Here it is October and the most popular measure of the stock market, the Dow Jones Industrial Average, closed Tuesday at a record, 11,727, breaking the previous record by almost five points. We’re not superstitious here, are we? Everybody’s a cool, calculating investor with a tight grasp of P/E multiples, right?
Then it won’t be inappropriate to point out that October hasn’t always been our happiest financial month.
The Crash of 1987 occurred on Oct. 19, Black Monday, when the Dow started a fall that would cost it a fourth of its value.
The Crash of 1929, which launched the Great Depression, started on Oct. 24, Black Thursday, when the Dow fell from its precrash high of 381 to its all-time low of 41 in 1932.
And the Panic of 1907 — you hadn’t forgotten about the collapse of Knickerbocker Trust, had you? — began on Oct. 21. That debacle led eventually to the creation of the Federal Reserve.

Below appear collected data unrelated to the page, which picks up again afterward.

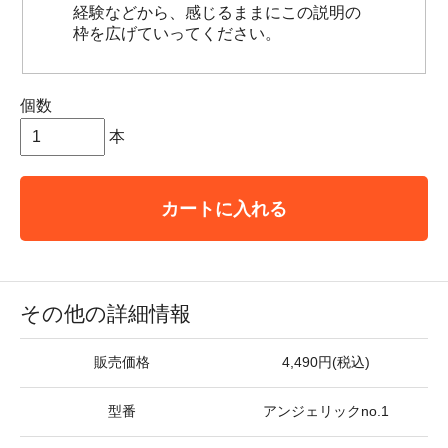
経験などから、感じるままにこの説明の
枠を広げていってください。
個数
本
カートに入れる
その他の詳細情報
販売価格
4,490円(税込)
型番
アンジェリックno.1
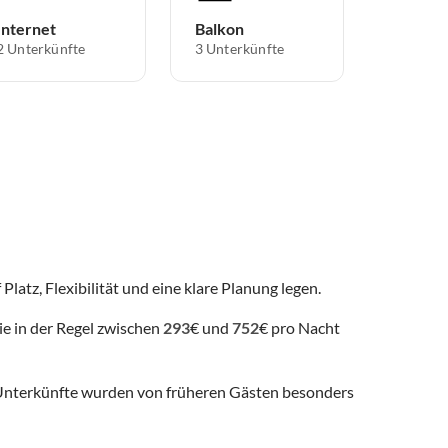
Internet
Balkon
2 Unterkünfte
3 Unterkünfte
Platz, Flexibilität und eine klare Planung legen.
ie in der Regel zwischen
293
€ und
752
€ pro Nacht
nterkünfte wurden von früheren Gästen besonders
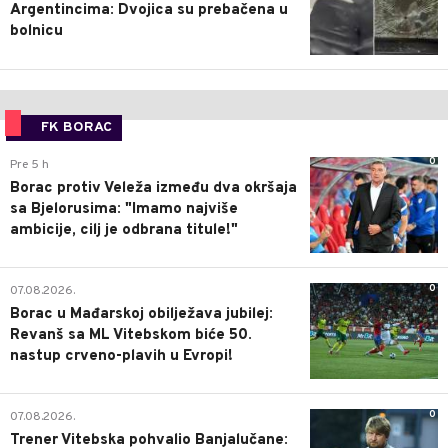
Argentincima: Dvojica su prebačena u
bolnicu
FK BORAC
0
Pre 5 h
Borac protiv Veleža između dva okršaja
sa Bjelorusima: "Imamo najviše
ambicije, cilj je odbrana titule!"
0
07.08.2026.
Borac u Mađarskoj obilježava jubilej:
Revanš sa ML Vitebskom biće 50.
nastup crveno-plavih u Evropi!
0
07.08.2026.
Trener Vitebska pohvalio Banjalučane:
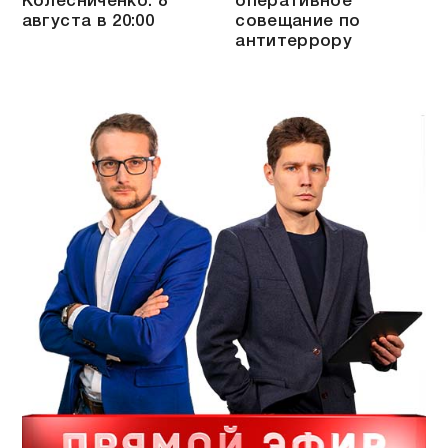
Колесниченко: 8
оперативное
августа в 20:00
совещание по
антитеррору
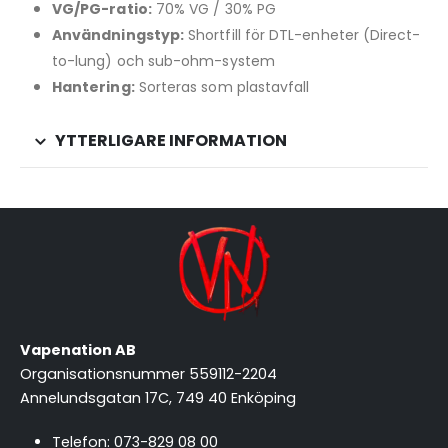
VG/PG-ratio:
70% VG / 30% PG
Användningstyp:
Shortfill för DTL-enheter (Direct-
to-lung) och sub-ohm-system
Hantering:
Sorteras som plastavfall
YTTERLIGARE INFORMATION
Vapenation AB
Organisationsnummer 559112-2204
Annelundsgatan 17C, 749 40 Enköping
Telefon:
073-829 08 00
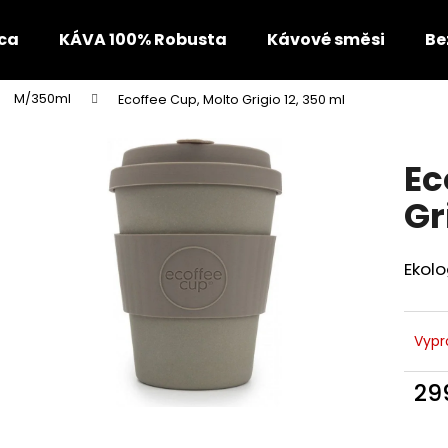
ca
KÁVA 100% Robusta
Kávové směsi
Be
M/350ml
Ecoffee Cup, Molto Grigio 12, 350 ml
Co potřebujete najít?
Ec
HLEDAT
Gr
Ekolo
Doporučujeme
Vypr
29
Měr
cena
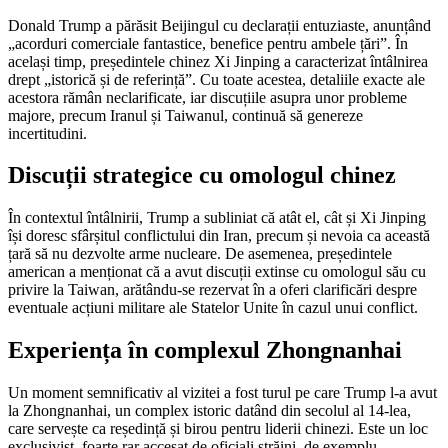
Donald Trump a părăsit Beijingul cu declarații entuziaste, anunțând
„acorduri comerciale fantastice, benefice pentru ambele țări”. În
același timp, președintele chinez Xi Jinping a caracterizat întâlnirea
drept „istorică și de referință”. Cu toate acestea, detaliile exacte ale
acestora rămân neclarificate, iar discuțiile asupra unor probleme
majore, precum Iranul și Taiwanul, continuă să genereze
incertitudini.
Discuții strategice cu omologul chinez
În contextul întâlnirii, Trump a subliniat că atât el, cât și Xi Jinping
își doresc sfârșitul conflictului din Iran, precum și nevoia ca această
țară să nu dezvolte arme nucleare. De asemenea, președintele
american a menționat că a avut discuții extinse cu omologul său cu
privire la Taiwan, arătându-se rezervat în a oferi clarificări despre
eventuale acțiuni militare ale Statelor Unite în cazul unui conflict.
Experiența în complexul Zhongnanhai
Un moment semnificativ al vizitei a fost turul pe care Trump l-a avut
la Zhongnanhai, un complex istoric datând din secolul al 14-lea,
care servește ca reședință și birou pentru liderii chinezi. Este un loc
exclusivist, foarte rar accesat de oficiali străini, de exemplu,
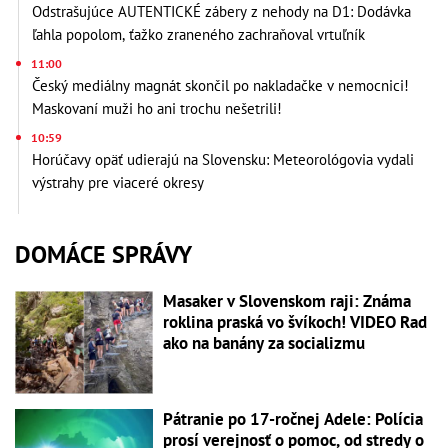
Odstrašujúce AUTENTICKÉ zábery z nehody na D1: Dodávka
ľahla popolom, ťažko zraneného zachraňoval vrtuľník
11:00
Český mediálny magnát skončil po nakladačke v nemocnici!
Maskovaní muži ho ani trochu nešetrili!
10:59
Horúčavy opäť udierajú na Slovensku: Meteorológovia vydali
výstrahy pre viaceré okresy
DOMÁCE SPRÁVY
Masaker v Slovenskom raji: Známa
roklina praská vo švíkoch! VIDEO Rad
ako na banány za socializmu
Pátranie po 17-ročnej Adele: Polícia
prosí verejnosť o pomoc, od stredy o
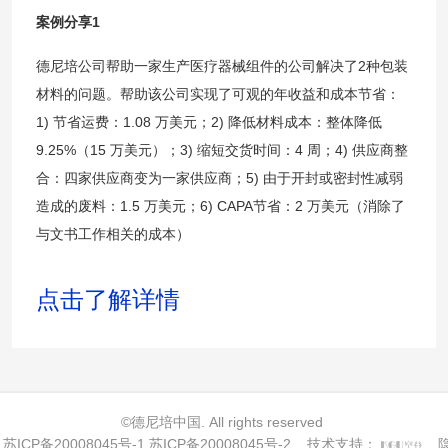
案例分享1
德尼培公司帮助一家生产医疗器械组件的公司解决了2种包装
材料的问题。帮助该公司实现了可观的年收益和成本节省：
1) 节省运费：1.08 万美元；2) 降低材料成本：整体降低
9.25%（15 万美元）；3) 缩短交货时间：4 周；4) 供应商整
合：四家供应商变为一家供应商；5) 由于开封或密封性减弱
造成的废料：1.5 万美元；6) CAPA节省：2 万美元（消除了
与文书工作相关的成本）
点击了解详情
©德尼培中国. All rights reserved
苏ICP备20008045号-1 苏ICP备20008045号-2
技术支持：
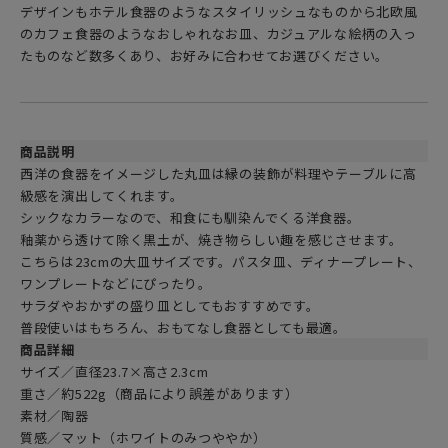
デザインもホテル食器のようなスタイリッシュなものから北欧風
のカフェ食器のようなおしゃれなお皿、カジュアルな絵柄の入っ
たものなど数多くあり、お好みに合わせてお選びください。
商品説明
西洋の食器をイメージした丸皿は縁の装飾が料理やテーブルに高
級感を演出してくれます。
シックなカラーなので、和食にも馴染んでくる洋食器。
釉薬から透けて除く黒土が、焼き物らしい趣を感じさせます。
こちらは23cmの大皿サイズです。パスタ皿、ディナープレート、
ワンプレートなどにぴったり。
サラダやおかずの盛り皿としてもおすすめです。
普段使いはもちろん、おもてなし食器としても最適。
商品詳細
サイズ／直径23.7×高さ2.3cm
重さ／約522g（商品により誤差があります）
素材／陶器
質感／マット（ホワイトのみつややか）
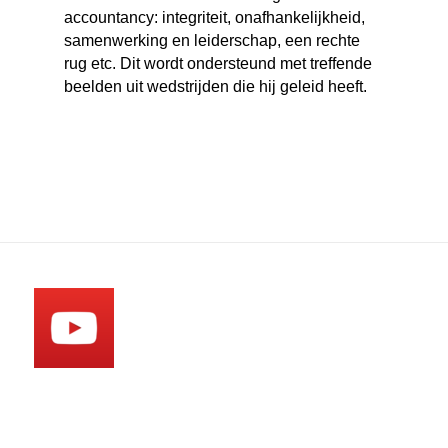
accountancy: integriteit, onafhankelijkheid,
samenwerking en leiderschap, een rechte
rug etc. Dit wordt ondersteund met treffende
beelden uit wedstrijden die hij geleid heeft.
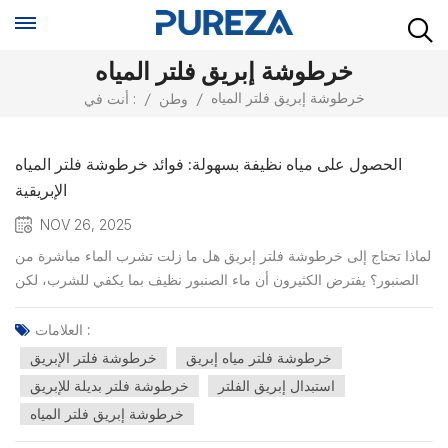
خرطوشة إبريق فلتر المياه
خرطوشة إبريق فلتر المياه
/
وطن
/
أنت في :
الحصول على مياه نظيفة بسهولة: فوائد خرطوشة فلتر المياه
الإبريقية
NOV 26, 2025
لماذا تحتاج إلى خرطوشة فلتر إبريق هل ما زلت تشرب الماء مباشرة من
الصنبور؟ يفترض الكثيرون أن ماء الصنبور نظيف بما يكفي للشرب، لكن
في الواقع، حتى ماء الصنبور المُعالج قد يحتوي على بقايا الفلورايد
والمعادن الثقيلة والرواسب والشوائب المجهرية الأخرى. تؤثر هذه
العلامات :
الملوثات على طعم الماء وقد تؤثر على صحتك على...
خرطوشة فلتر مياه إبريق
خرطوشة فلتر الإبريق
استبدال إبريق الفلتر
خرطوشة فلتر بديلة للإبريق
خرطوشة إبريق فلتر المياه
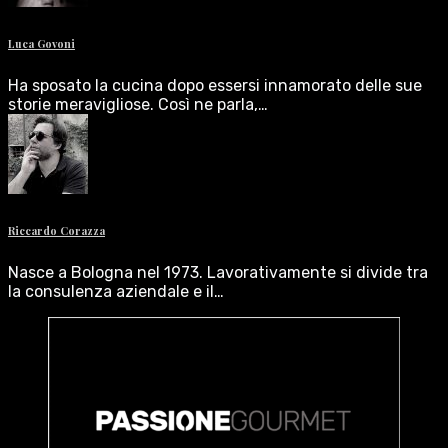
Luca Govoni
Ha sposato la cucina dopo essersi innamorato delle sue
storie meravigliose. Così ne parla,…
Riccardo Corazza
Nasce a Bologna nel 1973. Lavorativamente si divide tra
la consulenza aziendale e il…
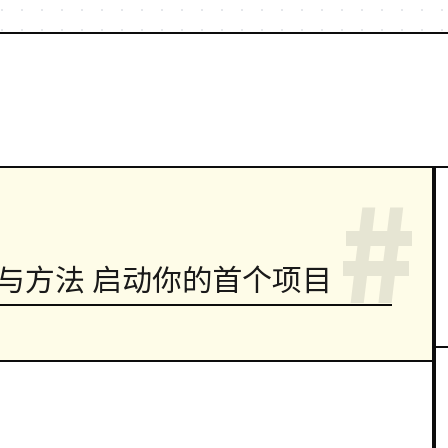
#
与方法 启动你的首个项目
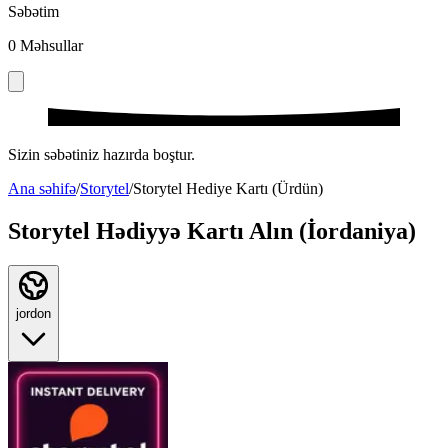
Səbətim
0
Məhsullar
Sizin səbətiniz hazırda boştur.
Ana səhifə
/
Storytel
/
Storytel Hediye Kartı (Ürdün)
Storytel Hədiyyə Kartı Alın (İordaniya)
jordon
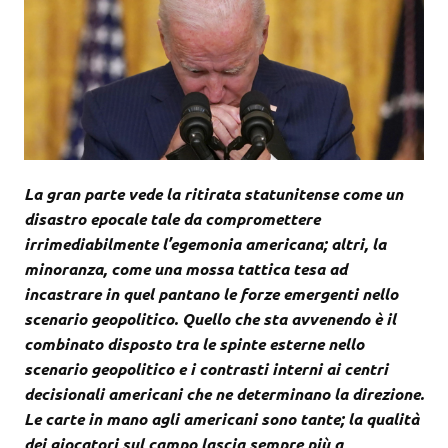
La gran parte vede la ritirata statunitense come un
disastro epocale tale da compromettere
irrimediabilmente l’egemonia americana; altri, la
minoranza, come una mossa tattica tesa ad
incastrare in quel pantano le forze emergenti nello
scenario geopolitico. Quello che sta avvenendo è il
combinato disposto tra le spinte esterne nello
scenario geopolitico e i contrasti interni ai centri
decisionali americani che ne determinano la direzione.
Le carte in mano agli americani sono tante; la qualità
dei giocatori sul campo lascia sempre più a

We’re sure there’s no need for worry.
The previous peak for the Dow was on Jan. 14, 2000. Following that heady moment, the index began a long, sustained slide that we’ve come to know as the Dot-Com Bust. Investors who had mocked then-Fed chairman Alan Greenspan’s warning against “irrational exuberance” were laughing no more.
By the time the Dow Jones bottomed out in 2002 — on Oct. 9, as it happened — it had fallen 38 percent. High-tech stocks did worse; their index fell 78 percent.
The Wall Street Journal reports that the intervening four years has been the fourth-longest upswing since 1900, but rather than gallop, this bull market has been ambling.
The financial press reported that there was none of the boisterous celebrating at exchanges that marked previous highs and that indeed the traders were rather subdued. Perhaps that is the most reassuring indicator of all: The new record elicited no exuberance, rational or irrational.